= Clear box (phreaking) =

Amplifier for using post-pay pay phones without paying

A clear box is an amplifier used by phreaks to use post-pay pay phones without paying. In some locations, especially rural areas in the United States and Canada, pay phones were configured for "post-pay" operation. In this mode, the handset microphone is muted until payment is made. The user of a post-pay pay phone would dial first, wait until the called party answered, and at that point the user would be prompted to insert the coins. Upon receiving the correct payment for the call, the pay phone would then connect the microphone and allow the caller to speak. An artifact of this scheme was that the called party usually heard the ACTS tones produced by the pay phone upon coin deposit.
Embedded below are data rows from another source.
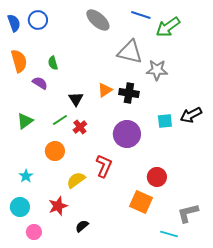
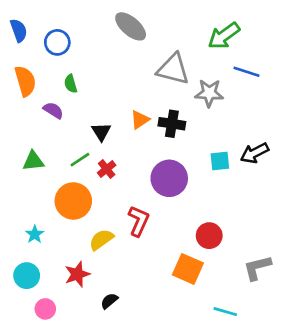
blue line: (141, 15) -> (247, 72), moved
blue circle: (38, 20) -> (57, 42), moved
green triangle: (25, 121) -> (33, 161), turned 30
orange circle: (55, 151) -> (73, 201), size x1.4
gray L-shape: (188, 213) -> (257, 268), moved

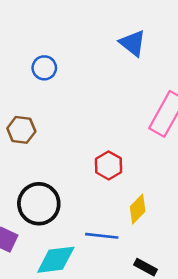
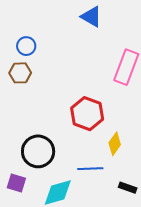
brown hexagon: (21, 130) -> (20, 73), moved
red hexagon: (108, 165) -> (87, 114), size x1.5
The clear box circumvented the handset mute by providing the phreak with another microphone, whose output is amplified and fed into an induction coil. The induction coil is then placed on the pay phone's line or on its case near a sensitive circuit, introducing the caller's voice via induction and bypassing the muted handset.

Several text files on the subject of the clear box observe that some calls, such as to time and weather services and other information lines, do not require voice input from the caller. On post-pay phones, calls to such numbers were effectively free without the use of a clear box.

The clear box has become obsolete with the widespread conversion of post-pay phones to pre-pay operation.